« Si nous voulons la pleine citoyenneté de tous, nous [femmes] sommes incontournables ! »
Le ton a été donné, par Yasmina Touaibia, lors de la conférence au Palais des congrès de Grasse : « Femmes en Résistances » organisé par le Festival Transméditerranée à l’occasion -indiquait Paul Euzière- des 20 ans de la Conférence mondiale des femmes organisée à Pékin par l’ONU en 1995.
Une occasion de "faire le point sur les progrès et aussi difficultés" dans les batailles pour une pleine égalité Hommes-Femme tant au Sud de la Méditerranée qu'à l'Est ou au Nord où là comme ailleurs, rien n'est définitivement gagné ni acquis.
Qu’on les appelle Code de la famille en Algérie (le « code de l’infamie » pour les Algériennes…), Code du statut personnel en Tunisie ou Moudawana au Maroc, malgré d’incontestables progrès dus à des combats incessants, cette égalité est loin d’être acquise.
Entre l’Algérie la Tunisie et le Maroc les différences sont sont nombreuses.
Un exemple parlant : celui de l’Algérie où une femme, rendue mineure à vie par le Code de la famille, peut -paradoxalement- prononcer la peine capitale en tant que magistrate.
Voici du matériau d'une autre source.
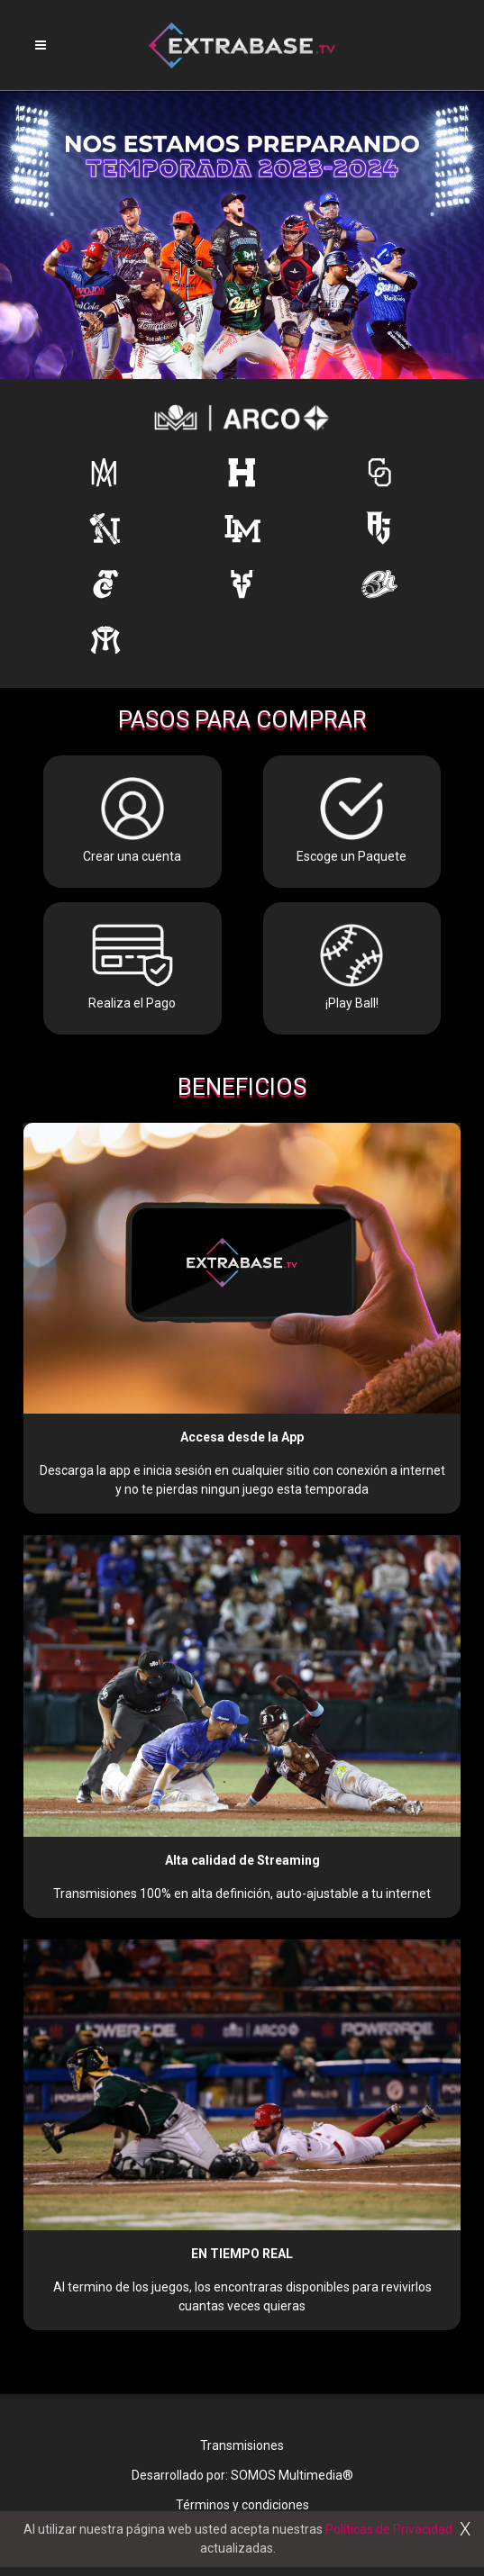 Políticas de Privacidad (388, 2529)
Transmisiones (242, 2445)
La Magistrature algérienne compte 52 % de femmes.
Donc, si pour une décision personnelle comme se marier, par exemple, l’Algérienne est soumise à l’autorisation d’un « mâle » de la famille, elle peut en tant que magistrate -elles sont nombreuses à l’être- décider de la peine de mort (qui fait toujours partie , même s'il elle n'est plus appliquée, de l'arsenal pénal algérien..
La Tunisie a été longtemps montrée en exemple car le Code du statut personnel promulgué par H. Bourguiba en 1956 tend vers l’égalité. ceci dit, de nombreuses zones d’ombres demeurent notamment par rapport à l’éducation.
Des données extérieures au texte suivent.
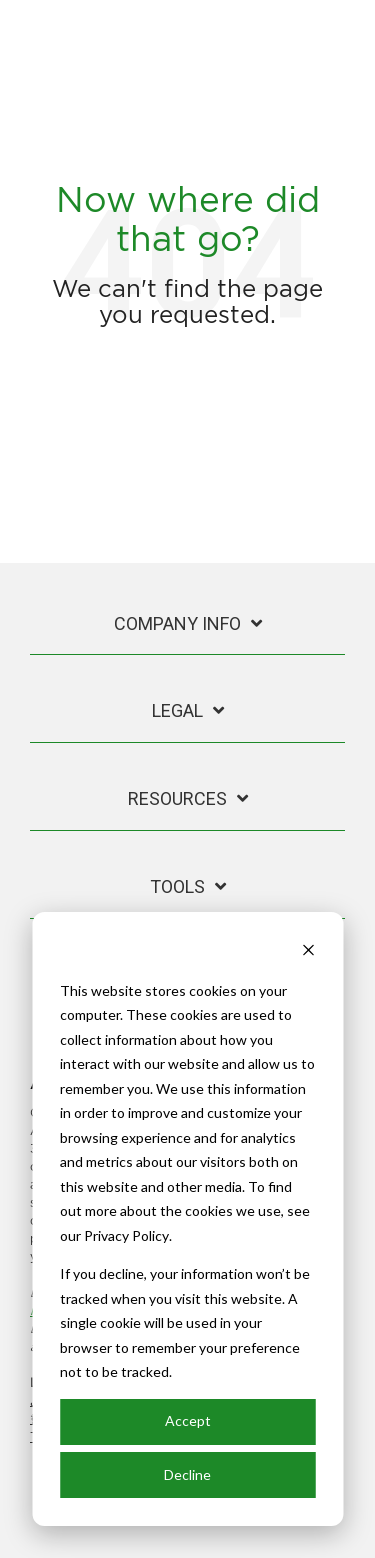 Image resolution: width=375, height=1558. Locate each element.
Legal (177, 710)
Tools (177, 886)
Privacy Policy (126, 1235)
Khadija Cherif a démontré comment le champ sémantique a glissé avec l’arrivée des islamistes d'Ennahda au gouvernement. La Laïcité devient tabou car elle serait un concept d’athées et d'adversaires de la religion.
« Il faut encore et encore expliquer, faire de la pédagogie » car la laïcité -la séparation de l'Etat et de la religion- est à la fois la garantie de liberté de culte pour tous et la liberté individuelle de croire ou ne pas croire.
Au nord de la Méditerranée aussi, ce débat a traversé la société française avec les tentatives permanentes de remise en cause de la loi de 1905.
Même constat au Maroc. Car même si elle a évolué dans le bon sens, la Moudawana est -comme tous les textes juridiques- sujette à interprétations.
Ce sont d’ailleurs les associations féministes qui ont mis au point des « kit » de formation pour aider les magistrats marocains à appliquer les nouvelles lois a rappelé Saadia Drissi Amrani.
Paradoxe des processus de démocratisation et des luttes menées pour les droits des femmes, avec l'élection en Tunisie et au Maroc de nombreuses députées femmes issues membres de partis islamistes (Ennahda et PJD), les droits des femmes ont été remis en cause. C'est seulement la mobilisation des associatiosn féminines et de la société civile qui a permis de mettre en échec un retour en arrière qui serait catastrophique tout auatnt pour les femmes que pour les sociétés.
Tunisiennes, Algériennes, Marocaines se battent pied à pied, dans un contexte difficile, car il n’est jamais l’heure de parler égalité des femmes, il y a toujours « plus urgent ».
Certes les menaces terroristes au Nord comme au Sud semblent reléguer leur situation après d’autres urgences.
Pourtant ces trois intervenantes passionnées et passionnantes avec leur parcours ont démontré que partout, que ce soit en Méditerranée ou ailleurs, il ne peut y avoir de citoyenneté sans égalité et que la situation de la Femme est toujours un enjeu essentiel pour l’évolution ou la régression d’une société.
Un combat de tous les instants où jamais rien n’est acquis au Sud au Nord à l’Est ou à l’Ouest.
solution
L'évolution des sociétés dépend de cette égalité, un enjeu vital pour une citoyenneté pleine et entière.